It’s April 2016 in America, and now, for the GOP, it “comes down to Indiana” next week – supposedly. Meh. Although there’s a possibility that Trump might lock up 1,237 delegates during the primaries, it still looks to me like it will actually come down to Cleveland.
Trump swept Pennsylvania, Connecticut, Maryland, Delaware, and Rhode Island on Tuesday, but then, we knew he was going to. Ted Cruz managed to hold onto a narrow lead over John Kasich to come in second in Pennsylvania. But Kasich took second in the other four states.
On the Democratic side, Bernie got a win in Rhode Island. Hillary took the rest of the states.
More interesting than the win-lose results this week are the numbers. Trump won for the first time with a substantial, absolute majority of the Republican votes cast in every state. In Pennsylvania, a potential swing state, he came a lot closer to Hillary’s popular vote total than he did in New York a week ago, drawing over 890,000 to Hillary’s 916,000-odd. That has to make even Karl Rove sit up and take notice.

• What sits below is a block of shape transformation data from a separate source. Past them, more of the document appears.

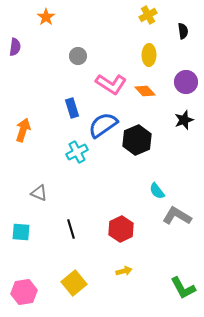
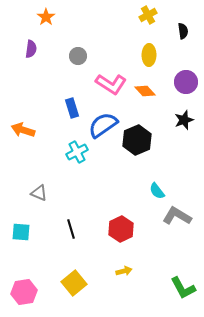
purple semicircle: moved 16 px right, 2 px down
orange arrow: rotated 90 degrees counterclockwise
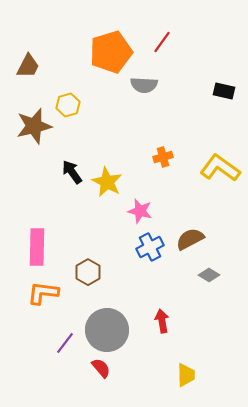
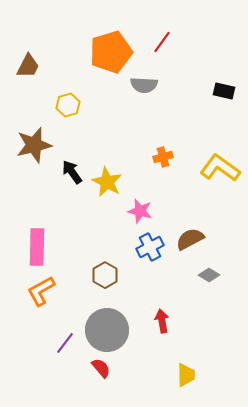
brown star: moved 19 px down
brown hexagon: moved 17 px right, 3 px down
orange L-shape: moved 2 px left, 2 px up; rotated 36 degrees counterclockwise
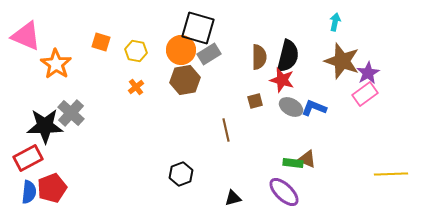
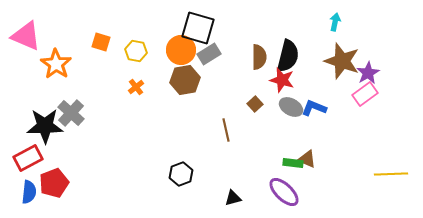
brown square: moved 3 px down; rotated 28 degrees counterclockwise
red pentagon: moved 2 px right, 5 px up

Although Sanders and Clinton both outpolled him in deep-blue Connecticut and Maryland, Trump also did much better head-to-head with their individual totals in Connecticut than he did in New York.
I have never considered Hillary a shoo-in, and I still don’t. A number of things could change, and probably will, between now and November. As different as April 2016 feels from April 2015, November of this year is likely to feel even more different from the April we’re in. We don’t know what will weigh heaviest on our minds in November; we just know that the pace of change is accelerating.
So I basically dismiss all complacent assumptions that Hillary will inevitably win if Trump is nominated. That said, it’s not clear what his path to the White House is.
His perceived momentum is unquestionably building in the Republican race, however. Rush Limbaugh has reportedly said that he expects a huge blow-up if Trump is denied the nomination at a contested convention, and I see no reason to disagree with that. Trump may be a plurality candidate, overall, not a majority candidate, but there is no question that he’s the front-runner.
The nominating rules allow picking someone else, but they don’t mandate picking someone else. If the party picks someone else, it will not be due to popular will or demonstrated momentum. It will be due to a conscious decision to use the rules to override those things.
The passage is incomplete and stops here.